Blokes get a day off and they go to the pub, or football or golf or what-fuckin-ever. You know what mums do when they get a day off? We clean the goddamn house, wash and iron, go grocery shopping, change beds, plan the forthcoming week. And you know what single mums do when, and if, we get a day off. Everything. That’s what. We do everything.
And because we’re responsible for everything, when small things don’t get done, after you have asked repeatedly in between doing every-fucking-thing else, it really makes you want to lose your goddamn shit. But when you do, well you’re being unreasonable or patronising or some such nonsense. That’s male logic – seemingly blind to the fact that if those small things were attended to with even half as much attention to detail as a mum would devote, then mummy wouldn’t have to lose her shit and keep mentioning it.
Added to my foulness of mood today is the fact my washing machine flooded the kitchen floor, my car door won’t seem to shut properly and I cannot get the box-pleats ironed into my child’s school pinafores before school tomorrow. So there I was at tea time propped up against the worktop on my one working leg, wearing flip flops so as to avoid the tidal wave of dirty laundry water on my kitchen floor, cooking dinner with one hand and trying to iron four pinafores on a piece of worktop the size of a postage stamp.

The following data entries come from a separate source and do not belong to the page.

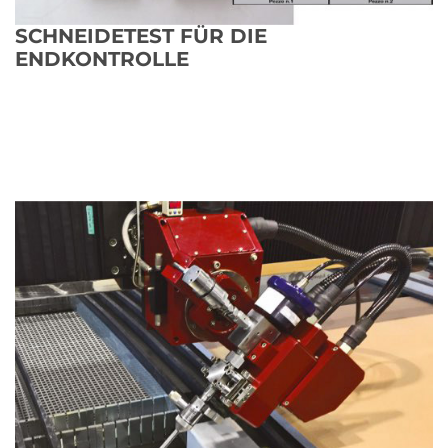
SCHNEIDETEST FÜR DIE
ENDKONTROLLE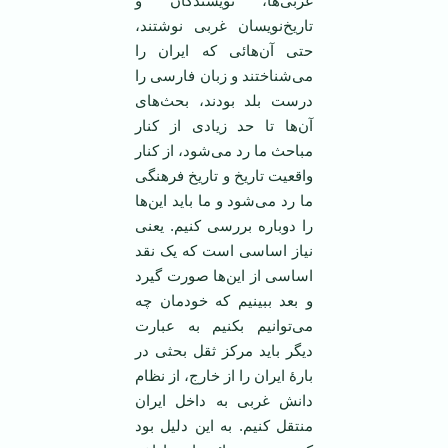
غربی‌ها، نویسندگان و
تاریخ‌نویسان غربی نوشتند،
حتی آن‌هائی که ایران را
می‌شناختند و زبان فارسی را
درست بلد بودند، بحث‌های
آن‌ها تا حد زیادی از کنار
مباحث ما رد می‌شود، از کنار
واقعیت تاریخ و تاریخ فرهنگی
ما رد می‌شود و ما باید این‌ها
را دوباره بررسی کنیم. یعنی
نیاز اساسی است که یک نقد
اساسی از این‌ها صورت گیرد
و بعد ببینیم که خودمان چه
می‌توانیم بکنیم به عبارت
دیگر باید مرکز ثقل بحثی در
بارۀ ایران را از خارج، از نظام
دانش غربی به داخل ایران
منتقل کنیم. به این دلیل بود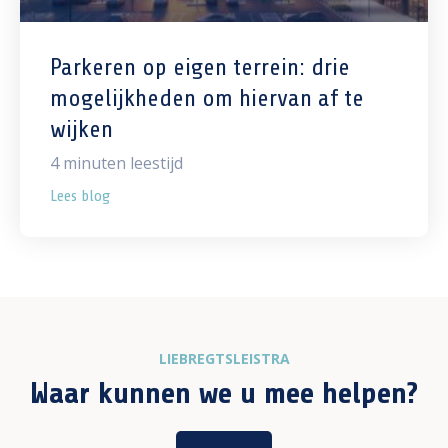
Parkeren op eigen terrein: drie
mogelijkheden om hiervan af te
wijken
4
minuten leestijd
Lees blog
LIEBREGTSLEISTRA
Waar kunnen we u mee helpen?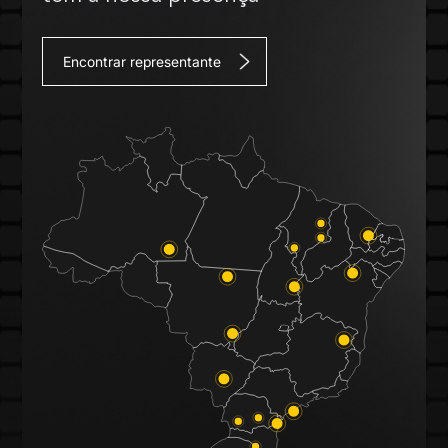
Encontrar representante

But you know what, despite the fact this really is a total ‘fuck my life’ day, and I felt like the shittest mum ever for being grumpy with my daughter about losing yet another school tie and leaving three pairs of shoes in the garden overnight; and despite the fact I threatened to throw all her Barbies away if she did not tidy them up because, frankly, I have had a gutsfull of stepping on tiny stilettos, I got the goddamn dinner made. And I ironed those pinafores (not very well – but at least she won’t look like a total urchin for school tomorrow!). And I did the reading. I did the bloody reading. And that, dear reader, is because I am a mum. Even with a flooded kitchen and one working leg, shit still gets done.
And my daughter, who had earlier responded to my Barbie massacre threats by telling me that I am the “meanest mummy ever”, disappeared off after dinner and returned with an envelope, and in it was a beautiful get well soon card with a picture of her and I. And just like that all these mountains shrink back to molehills again.